● **TASK DESCRIPTION**
Everything from the line with "Полезная информация" to the end of the data below must be returned exactly as it is, and nothing besides.

****

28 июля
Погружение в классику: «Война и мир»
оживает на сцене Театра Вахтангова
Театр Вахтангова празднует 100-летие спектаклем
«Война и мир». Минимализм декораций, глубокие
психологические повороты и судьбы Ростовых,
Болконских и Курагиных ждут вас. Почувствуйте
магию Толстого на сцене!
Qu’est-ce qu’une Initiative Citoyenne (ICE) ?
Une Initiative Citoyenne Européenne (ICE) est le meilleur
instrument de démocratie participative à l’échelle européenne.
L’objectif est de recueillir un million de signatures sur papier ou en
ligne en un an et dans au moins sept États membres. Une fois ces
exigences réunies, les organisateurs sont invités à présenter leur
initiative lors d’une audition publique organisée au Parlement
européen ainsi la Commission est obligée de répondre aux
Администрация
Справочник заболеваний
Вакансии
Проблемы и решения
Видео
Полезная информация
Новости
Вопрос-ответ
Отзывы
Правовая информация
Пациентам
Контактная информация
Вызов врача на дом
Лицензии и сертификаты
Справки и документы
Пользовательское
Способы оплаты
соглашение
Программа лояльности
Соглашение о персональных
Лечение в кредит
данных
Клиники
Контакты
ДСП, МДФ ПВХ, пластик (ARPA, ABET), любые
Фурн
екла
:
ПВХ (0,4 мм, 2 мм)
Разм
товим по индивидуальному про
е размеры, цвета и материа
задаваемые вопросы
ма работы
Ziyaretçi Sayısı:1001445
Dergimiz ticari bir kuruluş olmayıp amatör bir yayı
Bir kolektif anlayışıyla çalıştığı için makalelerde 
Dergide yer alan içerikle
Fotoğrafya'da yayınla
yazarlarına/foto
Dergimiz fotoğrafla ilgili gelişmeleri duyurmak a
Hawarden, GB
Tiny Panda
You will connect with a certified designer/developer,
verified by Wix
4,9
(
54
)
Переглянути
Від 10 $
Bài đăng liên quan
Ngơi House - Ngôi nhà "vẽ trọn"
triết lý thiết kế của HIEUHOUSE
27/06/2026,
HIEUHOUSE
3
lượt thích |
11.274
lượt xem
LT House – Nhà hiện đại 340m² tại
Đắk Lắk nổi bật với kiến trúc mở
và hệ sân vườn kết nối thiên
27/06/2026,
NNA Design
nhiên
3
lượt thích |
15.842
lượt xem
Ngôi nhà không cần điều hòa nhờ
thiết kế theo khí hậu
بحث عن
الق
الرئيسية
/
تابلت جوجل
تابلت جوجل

****

● **SOLUTION FOR THIS PROBLEM**
Полезная информация
Новости
Вопрос-ответ
Отзывы
Правовая информация
Пациентам
Контактная информация
Вызов врача на дом
Лицензии и сертификаты
Справки и документы
Пользовательское
Способы оплаты
соглашение
Программа лояльности
Соглашение о персональных
Лечение в кредит
данных
Клиники
Контакты
ДСП, МДФ ПВХ, пластик (ARPA, ABET), любые
Фурн
екла
:
ПВХ (0,4 мм, 2 мм)
Разм
товим по индивидуальному про
е размеры, цвета и материа
задаваемые вопросы
ма работы
Ziyaretçi Sayısı:1001445
Dergimiz ticari bir kuruluş olmayıp amatör bir yayı
Bir kolektif anlayışıyla çalıştığı için makalelerde 
Dergide yer alan içerikle
Fotoğrafya'da yayınla
yazarlarına/foto
Dergimiz fotoğrafla ilgili gelişmeleri duyurmak a
Hawarden, GB
Tiny Panda
You will connect with a certified designer/developer,
verified by Wix
4,9
(
54
)
Переглянути
Від 10 $
Bài đăng liên quan
Ngơi House - Ngôi nhà "vẽ trọn"
triết lý thiết kế của HIEUHOUSE
27/06/2026,
HIEUHOUSE
3
lượt thích |
11.274
lượt xem
LT House – Nhà hiện đại 340m² tại
Đắk Lắk nổi bật với kiến trúc mở
và hệ sân vườn kết nối thiên
27/06/2026,
NNA Design
nhiên
3
lượt thích |
15.842
lượt xem
Ngôi nhà không cần điều hòa nhờ
thiết kế theo khí hậu
بحث عن
الق
الرئيسية
/
تابلت جوجل
تابلت جوجل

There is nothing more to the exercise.